Learn to Draw: A Comprehensive Introduction to Drawing Foundations & Style
Mimi Chao · Owner & Illustrator | Mimochai
A former-lawyer illustrator distills years of study into one structured foundations course, though its pacing rewards patience over quick wins.
This is a genuine foundations course, not a paint-along. Mimi Chao, an illustrator who has worked with Disney, Adobe and Samsung, structures 262 minutes around five pillars: lines and shapes, value and form, color and light, portraits, and depth and composition. Each section follows the same arc: a short concept lesson, a hands-on exercise, and a return to one running class project (an illustrated "Drawing Explorer" scene) that accumulates every new skill. That single-project spine is the course's smartest structural choice. Instead of scattered one-off exercises, students watch the same drawing gain shading, then color, then a portrait, then perspective, so the payoff for slogging through basics is visible and cumulative.
What actually gets taught
The opening section on lines and shapes teaches observational drawing by decomposition: looking at a reference photo (billy balls in a vase, later a seated figure) and mentally breaking it into circles, cylinders, triangles and trapezoids before a single line is drawn. This shape-first way of seeing is reinforced through basic solid-form drills (turning a circle into a sphere, a square into a cube) that recur constantly in later sections.

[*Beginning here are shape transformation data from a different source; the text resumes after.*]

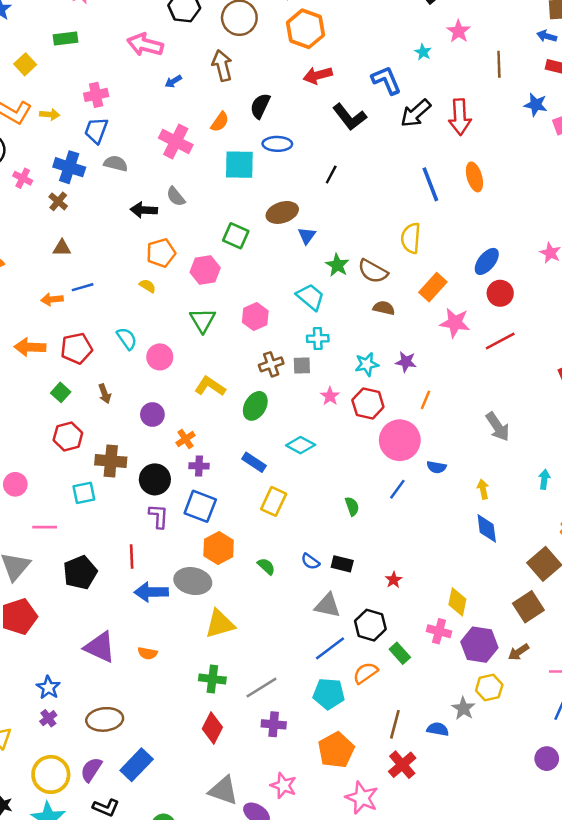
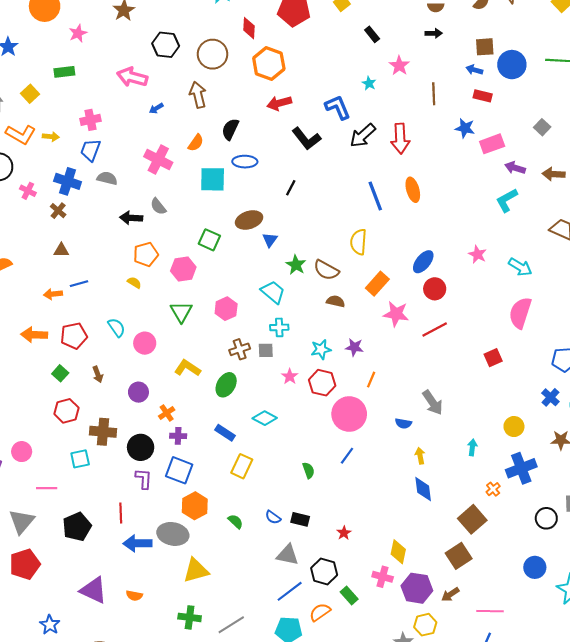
blue semicircle: (437, 467) -> (403, 423), moved

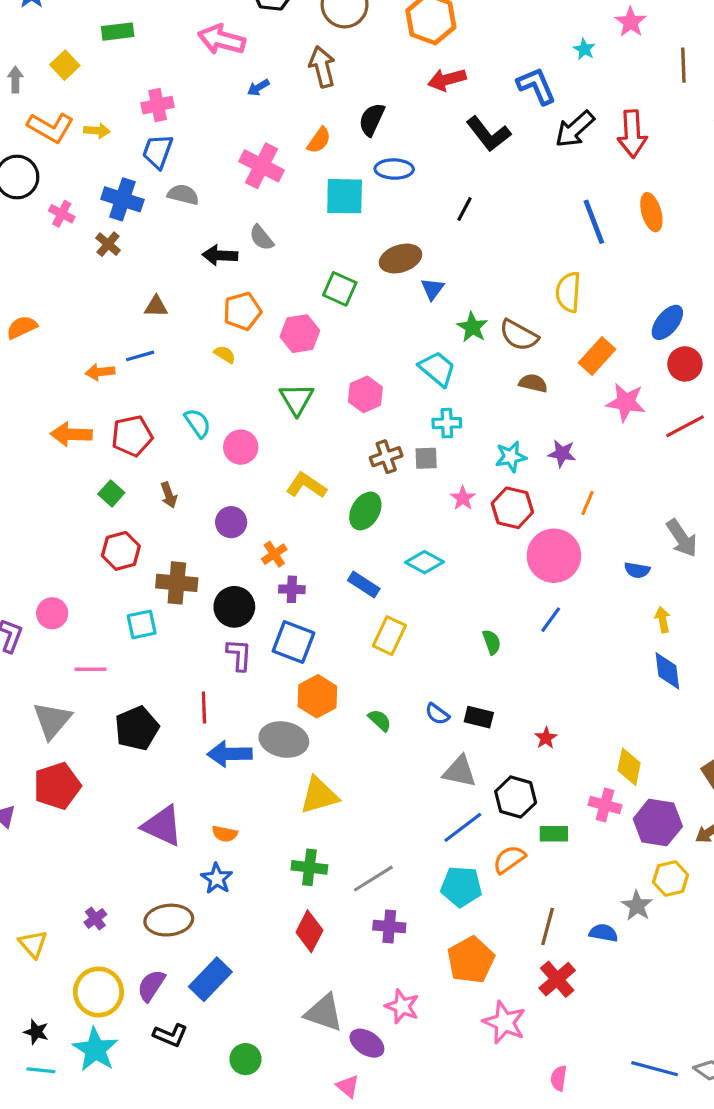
brown triangle: (61, 250) -> (156, 306), moved
green rectangle: (349, 596) -> (554, 834), turned -48
blue star: (50, 625) -> (217, 879), moved

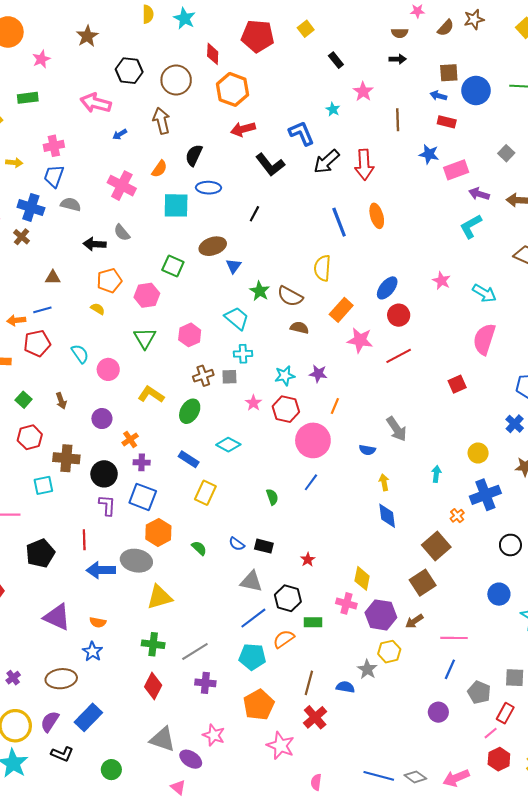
red pentagon: (132, 436) -> (37, 343), moved

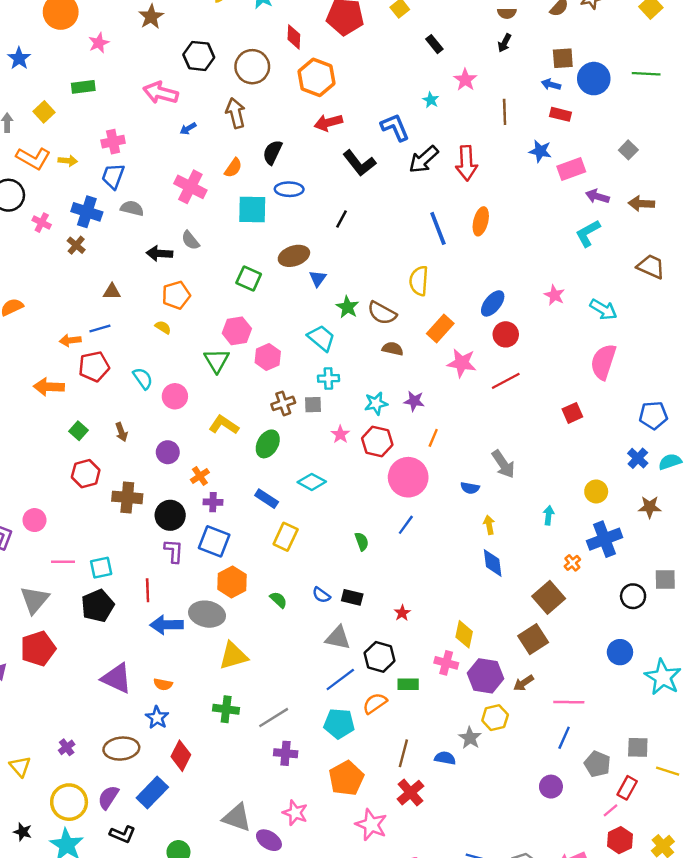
black arrow: (398, 59) -> (505, 43), turned 119
orange ellipse: (377, 216) -> (481, 221), turned 30
pink hexagon: (147, 295) -> (237, 331), moved
cyan square: (43, 485) -> (101, 568), moved
red diamond: (153, 686) -> (181, 756), moved

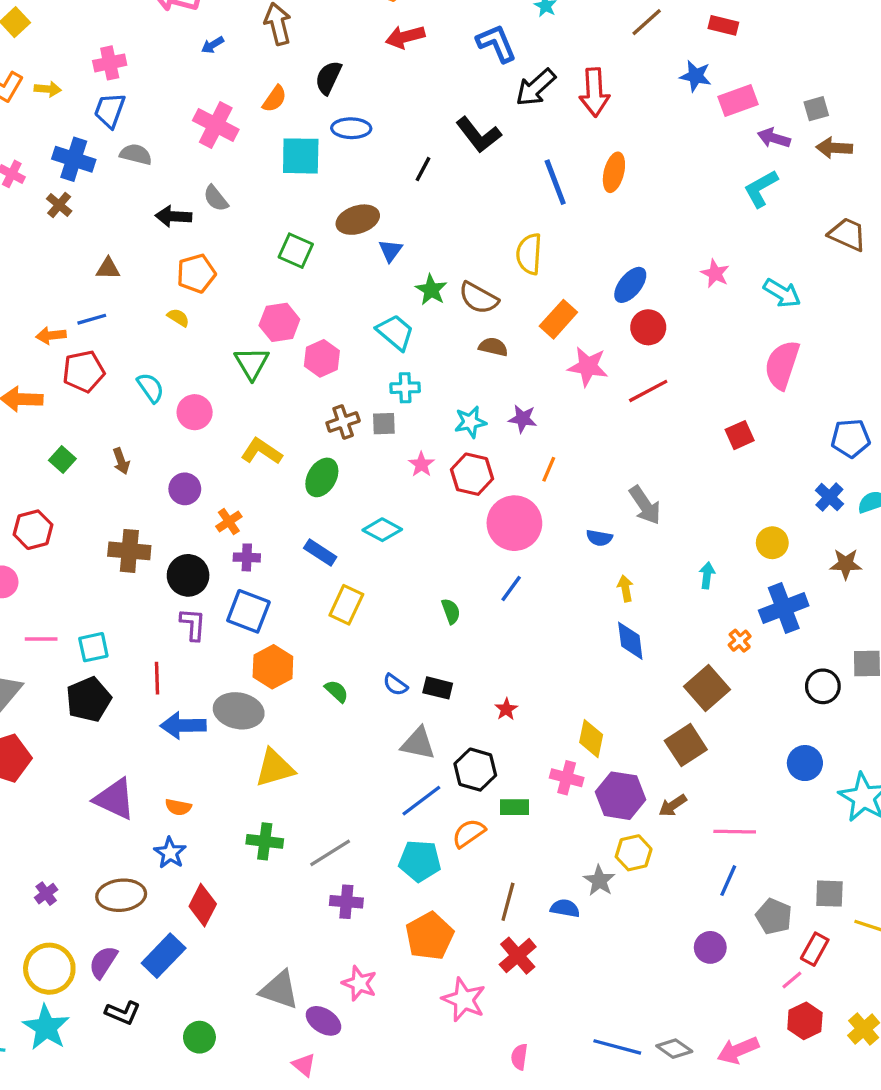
brown line: (505, 112) -> (647, 22), turned 50
gray square: (628, 150) -> (816, 109), moved, turned 30
black L-shape: (359, 163) -> (479, 135), moved
red hexagon: (86, 474) -> (33, 530), moved

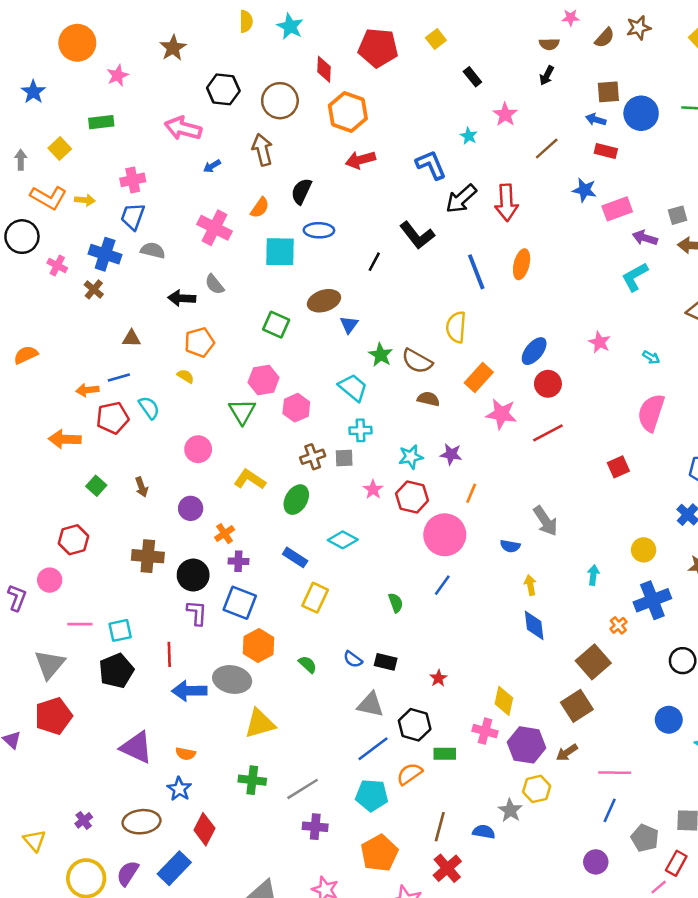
cyan arrow: (782, 293) -> (651, 357), size x0.6
cyan semicircle: (151, 388) -> (149, 408), moved

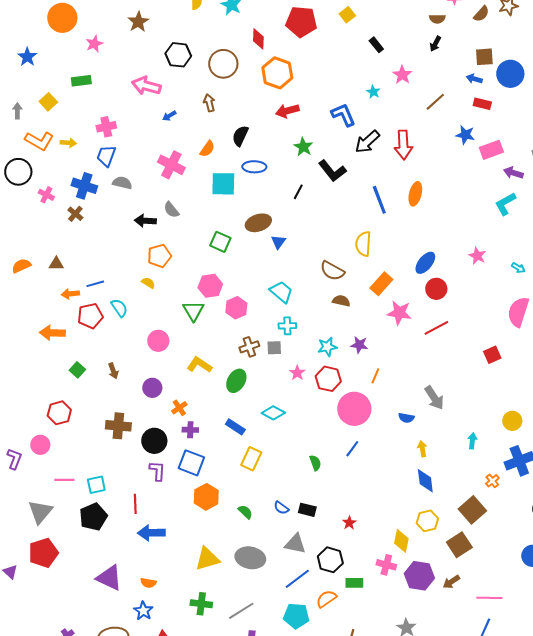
brown arrow: (262, 150) -> (209, 103), size x0.7
brown triangle: (131, 338) -> (56, 264), moved
green star: (381, 355) -> (303, 147), moved
gray ellipse: (232, 679) -> (250, 558), moved
yellow hexagon: (537, 789) -> (427, 521), moved

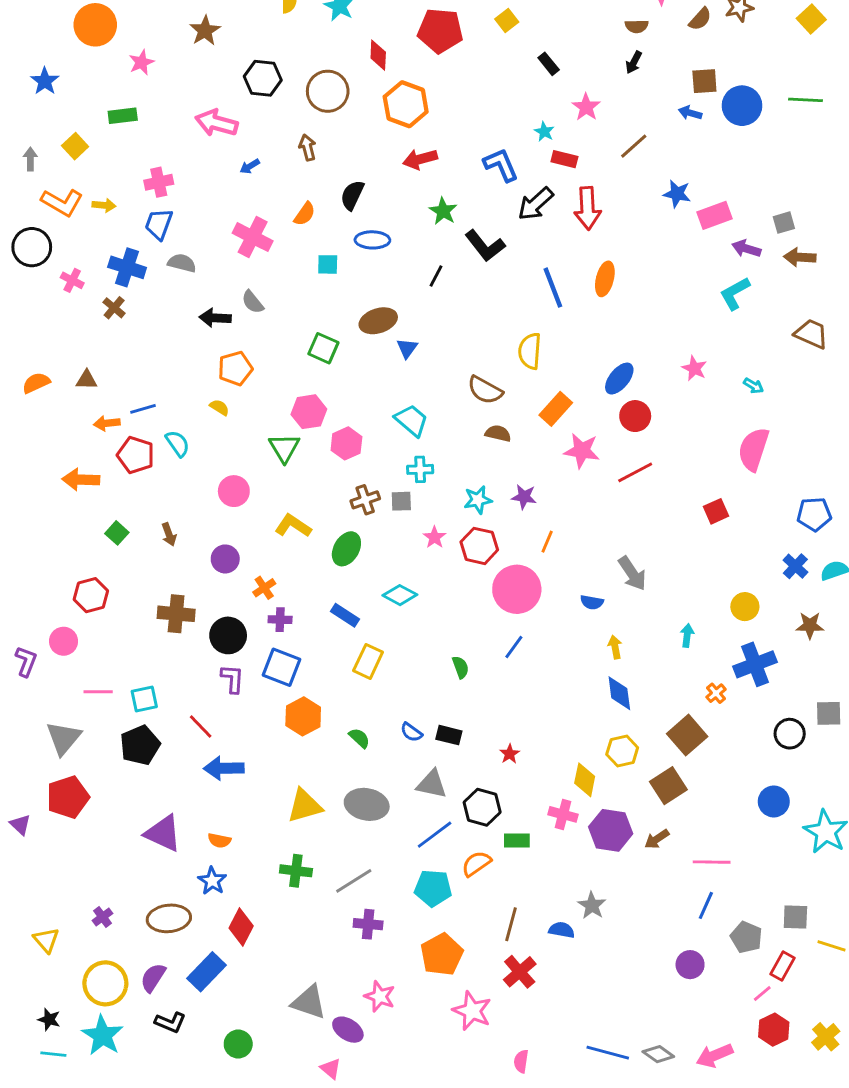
red rectangle: (482, 104) -> (564, 159), moved
cyan square: (223, 184) -> (328, 264), size x0.6
red pentagon: (90, 316) -> (136, 455), turned 30
red line: (135, 504) -> (201, 726), turned -42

Value and form is the course's strongest stretch. Chao introduces grayscale value studies capped at 3 to 5 groupings, the practice of squinting to spot value patterns, and a "major key / minor key" model (borrowed from teacher Bill Perkins) for describing how much of an image is light versus dark, and how much contrast runs between those values. This gives students a vocabulary for mood and composition that most beginner classes skip entirely.
Color and light builds on that foundation rather than replacing it. A full "color garden" painting exercise walks through mixing every hue on the wheel from a base green, observing how white, black, and complements shift a color's temperature and saturation. The portrait section simplifies facial construction into landmark measurements and proportion checks rather than full realism, matching Chao's own flat, graphic illustration style. The final depth and composition section covers planar perspective, foreground-to-background layering, and classic tools like rule of thirds and groupings of three, closing with a full run-through of ideating an original composition from scratch.
Where it succeeds and where it drags
The course delivers exactly what it promises: a map connecting technical fundamentals to a recognizable, stylized illustration practice, rather than training students toward photorealism they may never want. The mindfulness framing around inner criticism and creative fear, woven in early, is a genuinely useful addition for beginners prone to giving up. The workbook (30-plus pages of summaries and exercises) extends the value past the video runtime.
The tradeoff is pacing. At over four hours across 31 lessons, with long unscripted demo segments, this rewards students willing to work through drills that feel repetitive by design (pages of straight lines, ellipses, and basic solids). Anyone hoping for quick, satisfying finished pieces early on will find the early lessons dry, exactly the risk Chao names in her own introduction. It is best suited to someone who already holds a pencil comfortably and wants a genuine structural upgrade, not a first-ever drawing experience.
The standout
The major/minor key framework for planning value (proportion of light-to-dark plus overall contrast) gives students a repeatable way to control mood before a single color is chosen.
What you will learn
- How to break any reference image down into basic shapes (circles, cylinders, triangles) before drawing it
- How to build a grayscale value study using only 3-5 grouped values to read light and form
- How to render 3D form (sphere, cube, cone, cylinder) from flat shapes using shading logic
- How to mix and organize a color palette by hue, then apply it with a value-first structure
- How to construct a simplified portrait using facial landmark measurements and proportion checks
- How to compose a scene using planar perspective, foreground/middle/background depth, and rule-of-thirds groupings
Best for: Beginner to intermediate artists who already sketch a little but want a genuine foundations grounding before developing a personal style.
Skip it if: Absolute beginners wanting fast, satisfying finished drawings in the first sitting, or advanced artists who already have solid observational and value fundamentals.